Many thanks for this interesting article by Dario
Calomino. I knew him until now only as the author of works on Nicopolis in
Epirus.
On the coins of
Severus Augustus,
Pick (AMG I/1) writes in note 1, to no. 2039:
"Since nowhere coins of Nicopolis with the
head of
Severus Alexander can be proved, we must assume an error on Vaiilant's
part in the indication of the
obv.",
and in note 2 to no. 2039: "Here, too, there must be an error; it is a coin of
Caracalla on which the name of the governor was illegible."
In short:
Pick did not know any coins of
Severus Alexander from
Nicopolis ad Istrum. He considers the opposite to be an error.
This leaves only the two coins #14 and #15, of which
type #14 is also in my
collection and is illustrated and described in
Hristova-Hoeft-Jekov. About these two coins Colomino writes that they were not issued by the
mint, but outside the usual distribution channel of the city production. At the end he becomes more specific and speaks of itinerant engravers who did not meet the
standard requirements of a
mint or
had never worked for a
mint. Thus these two coins belong to the group of coins usually referred to as "barbarian imitations" and can in no way be taken as proof that there were coins from
Nicopolis ad Istrum under
Severus Alexander. That is why we have decided to exclude them from the list of regular coins.

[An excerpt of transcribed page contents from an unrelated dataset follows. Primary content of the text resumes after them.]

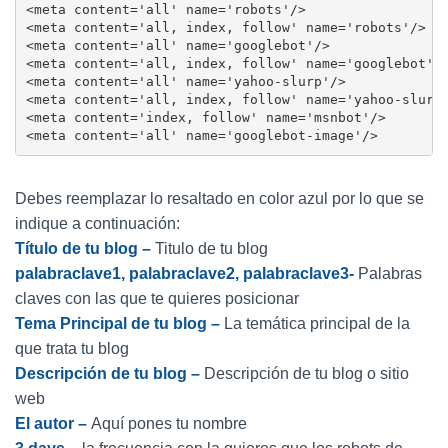
<meta content='all' name='robots'/>

<meta content='all, index, follow' name='robots'/>

<meta content='all' name='googlebot'/>

<meta content='all, index, follow' name='googlebot'/>
<meta content='all' name='yahoo-slurp'/>

<meta content='all, index, follow' name='yahoo-slurp'
<meta content='index, follow' name='msnbot'/>

<meta content='all' name='googlebot-image'/>
Debes reemplazar lo resaltado en color azul por lo que se
indique a continuación:
Título de tu blog –
Titulo de tu blog
palabraclave1, palabraclave2, palabraclave3-
Palabras
claves con las que te quieres posicionar
Tema Principal de tu blog –
La temática principal de la
que trata tu blog
Descripción de tu blog –
Descripción de tu blog o sitio
web
El autor –
Aquí pones tu nombre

It also fits that the coins of
Elagabal, which
Calomino mentions and depicts, also belong to the group of "barbarian imitations". Of these, #19 is illustrated in
Hristova-Hoeft-Jekov and
comes from my own
collection, without
Calomino having asked me for permission to illustrate it. The
work of Mr.Jekov and myself is cited by
Calomino, but Mr.Calomino has not contacted me or Mr.Jekov.
Calomino is of the opinion that one reason for the closure of the
mint at
Nicopolis ad Istrum may have been that the coinage under
Elagabal may have been so great that there was simply no need for coins. This, however, is in contradiction to the fact that in the final
part he cites the lack of small change in the army as the reason for the "barbarian imitations", a phenomenon that has long been known.